Sébastien fait sa rentrée avec un jour de retard sur le reste de la promo, ayant trouvé un stage en dernière minute. Il entre dans la salle en plein milieu du cours. Avec sa grosse chevelure et son air ahuri, il me tape dans l'oeil. Il entre dans ma tête. Il ouvre mon coeur que je croyais mort...et il va y entrer.
J'ai 20 ans. Je sors de mon BTS "Aménagement Paysager" et de mes années lyonnaises. Sylvie, la jeune fille à côté de moi, sors du même BTS lyonnais et a 22 ans. Cétait l'une des deux filles de la promo, et nous nous sommes connus à Lyon. Bizarrement, ses parents habitent dans la même rue que mon oncle de Crest.
C'est ma copine depuis environ dix mois.
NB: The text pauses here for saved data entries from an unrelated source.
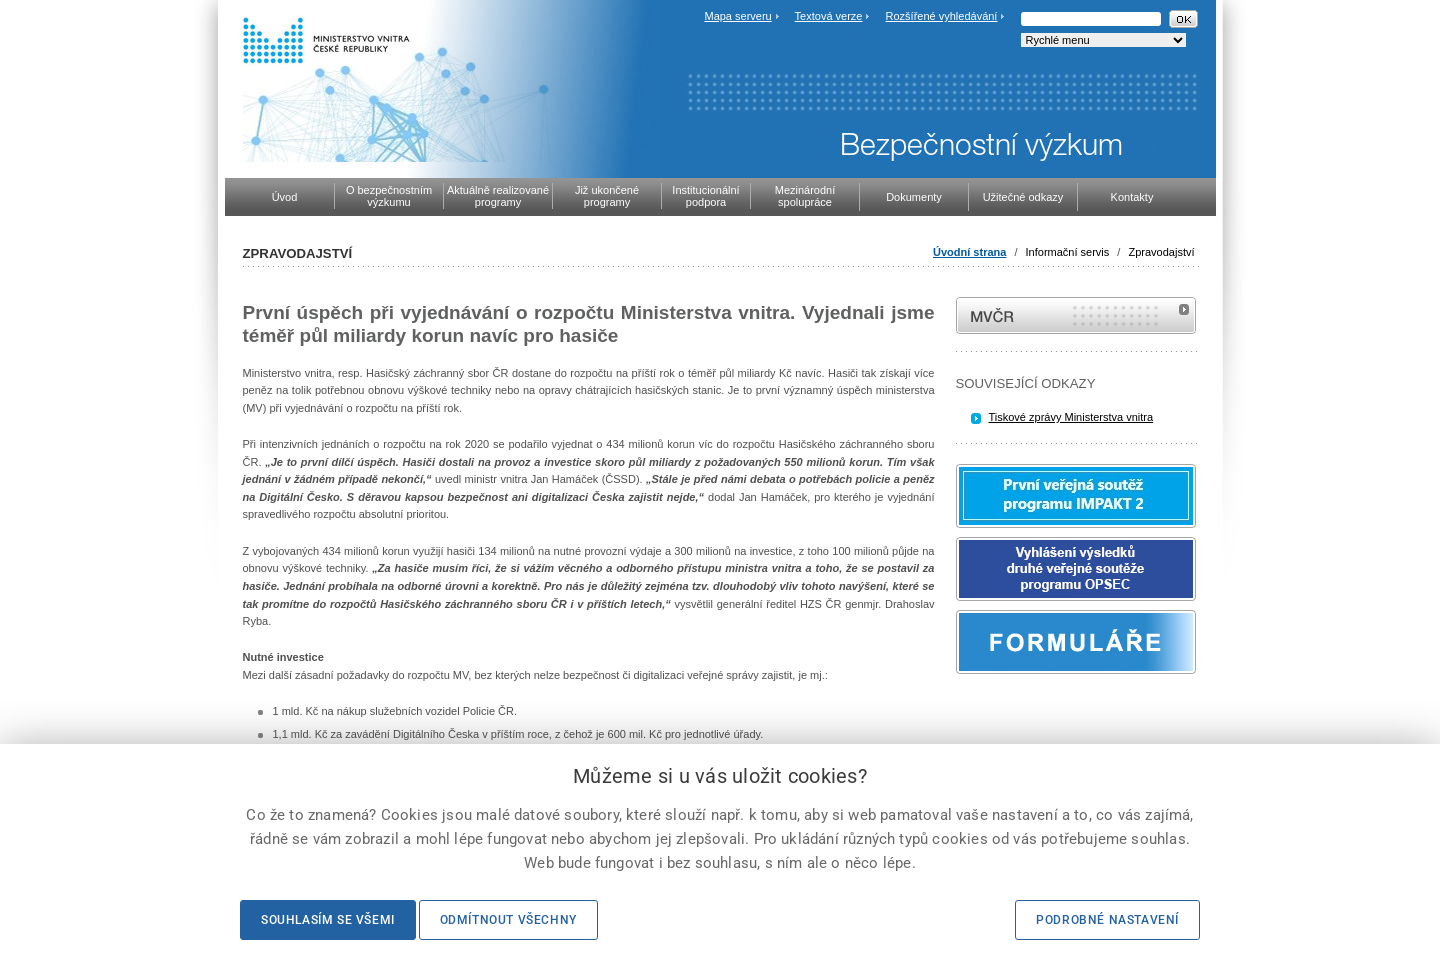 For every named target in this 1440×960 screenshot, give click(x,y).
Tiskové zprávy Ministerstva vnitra (1071, 417)
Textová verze (829, 16)
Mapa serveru (737, 16)
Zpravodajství (1161, 252)
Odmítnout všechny (508, 920)
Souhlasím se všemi (328, 920)
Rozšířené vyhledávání (942, 16)
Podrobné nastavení (1107, 920)
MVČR (1076, 315)
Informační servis (1068, 252)
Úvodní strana (969, 252) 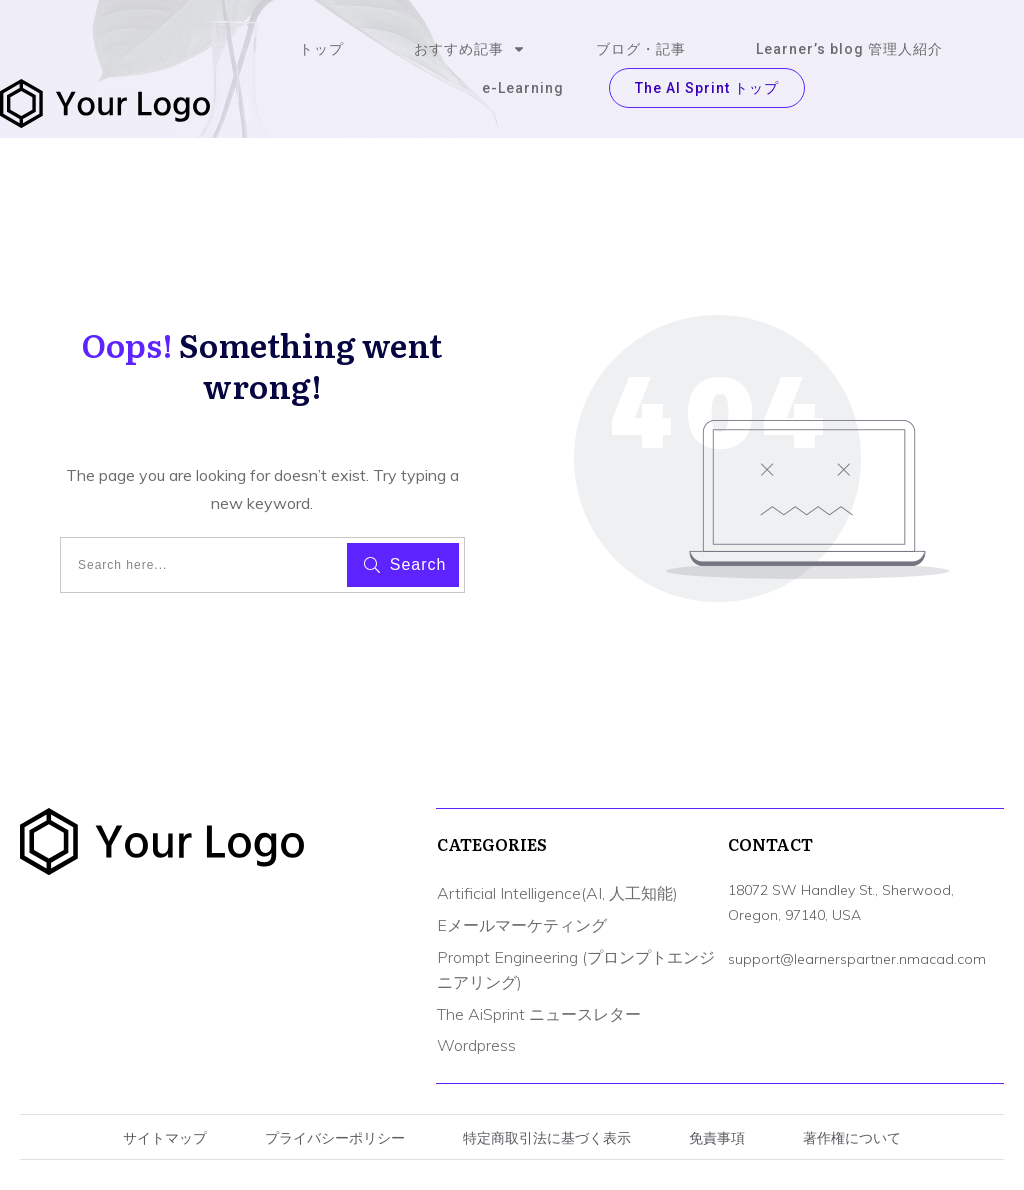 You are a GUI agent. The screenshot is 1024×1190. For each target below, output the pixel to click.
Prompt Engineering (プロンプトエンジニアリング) (576, 970)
C'est elle qui l'a voulu, en quelquesorte, me poursuivant de ses assiduités durant les deux premiers mois de notre deuxième année de BTS. Dans mon esprit - honte à moi si ça vous chante - elle n'est que La Potiche. Surnom trouvé par moi-même et mon ami Geoffroy, connu lui aussi en BTS, aujourd'hui chef d'entreprise paysagiste à Draguignan. Surnom dû à sa silhouette en amphore (très agréable, pour moi), mais aussi à la place qu'elle tient dans ma vie...
Tout le monde est ravi de me voir avec une gentille fille. Moi je m'en tape. Elle fait partie de la déco, vraiment, avec un peu d'hygiène sexuelle de temps en temps.
C'est que, voyez-vous, je vis, mais pas vraiment. C'est la grande ère cannabis et alcool qui dure depuis un an. Personne ne vois, à part peut-être un peu Maman. La Potiche est là à côté de moi. Je ne crois plus en rien: j'ai tout raté...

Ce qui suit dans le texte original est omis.